Okay, dann versuche es mal mit einem vorsichtigem Hi-Cut in einem Audioeditor deines Vertrauens. ;-)


----------



## Cyberr (16. März 2007)

Ich bin einer der größten anfänger in diesem Bereich die es gibt und habe gerade nur Soundforge. Jemand rat wie man es mit diesem Programm am besten hinbekommen könnte? *sich da kein Stück auskennt*
Hab da gestern rumgeklickt und so die tollsten Sachen hinbekommen aber nicht das was ich wollte ^^


----------



## The_Maegges (16. März 2007)

Hab mal rumprobiert.

1. Diese Aufnahme würde ich dezent nochmal machen, die ist ja absolut grausam

2. Mit Hüllkurven und ziemlich starker Noisereduction bin ich auf das hier gekommen (siehe Anhang)

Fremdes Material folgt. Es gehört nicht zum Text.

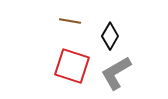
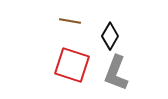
red square: moved 1 px up
gray L-shape: rotated 39 degrees counterclockwise
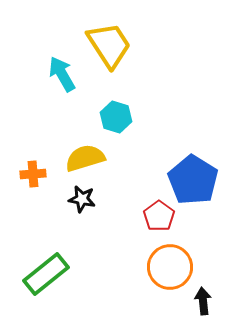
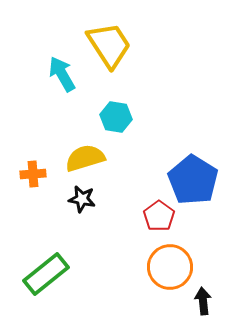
cyan hexagon: rotated 8 degrees counterclockwise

P.S.: Mit Soundforge habe ich bisher leider noch nicht gearbeitet, daher kann ich dir bei diesem Programm nur allgemeine Ratschläge geben.


----------



## Cyberr (16. März 2007)

Huhu,

würd die gern neu machen aber nicht möglich :/
Aber ne gute nachricht ist da ^^
Bin zwar gerade nicht zuhause und kann mir das Ergebniss nicht anhörne aber ein Freund meinte, der das Piepen auch hörte das es jetzt in deiner Datei nicht mehr da ist 

Könntest du mir vll sagen mit welchem Programm du das gemacht hast und vll auch sone ganz kleine Schritt für Schritt anleitung geben wie du es losgeworden bist?
Wäre super nett von dir.

Danke 

Mfg
Cybi


----------



## The_Maegges (17. März 2007)

Ich hab das mit Cool Edit Pro (ist inzwischen Adobe Audition) gemacht.

Da die ganze Aufnahme total neben der Nulllinie liegt, war da etwas Trickserei nötig.

Ich habe zuerst über Effects -> Amplitude -> Envelope am Anfang der Datei eine steigende (links 0 rechts 100 %) und am Ende der Datei eine fallende (links 100% und rechts 0%) Hüllkurve erzeugt.
Hätte ich dies nicht getan, würde die Datei direkt beim Abspielen knacken, da das Signal von -unendlich (Stille) db auf -24 db springt, was wie gesagt bösartig knackt.

Anschliessend über Effects -> Noise Reduction -> Hiss reduction eine "High Hiss Reduction" ausgeführt. Dabei werden die hohen Frequenzen rausgefiltert. 
Der Noise Floor wurde dabei auf ca. 8,5 db gesetzt, womit das Pfeifen halbwegs raus war. 

Um die Einstellungen besser zu erklären, hab ich dir mal zwei Screenshots der Filtereinstellungen angehängt.
Beachte dass der Screenshot bei "Envelope" die Hüllkurve zu Beginn der Datei zeigt.
Am Ende muss es genau andersrum sein.


----------



## Cyberr (17. März 2007)

danke!. Echt super erklärt


----------



## bokay (20. März 2007)

The_Maegges hat gesagt.:


> I
> Da die ganze Aufnahme total neben der Nulllinie liegt, war da etwas Trickserei nötig.



Wenn Ich das richtig verstehe dann gibt es einen Gleichstromanteil in der Aufnahme. (Ich habe mir das file nicht angehört) 
Gleichstromanteil kann jedes Audio-Programm entfernen (Soundforge, CoolEdit auch) Es ist jedoch nicht der Grund für ein Piepen...


----------



## The_Maegges (20. März 2007)

Nein, das war auch nicht der Grund für das Piepen, sondern für die Knackser beim Abspielen und Beenden.

Wobei ich zugeben muss, dass mir das Phänomen bisher noch nie untergekommen ist, insofern wieder was dazugelernt ;-)


----------



## bokay (20. März 2007)

Ich wollte das Thema nur ergänzen und nicht Belehren, sollte der Eindruck entstanden sein ^^


----------



## The_Maegges (20. März 2007)

Deine Ergänzung war auch durchaus angebracht ;-)

Wollte nur herausstellen, dass das ein Knacken erzeugt hat.


----------



## Koconatz (28. Dezember 2010)

Vielen Dank dafür hat mir sehr geholfen =D


----------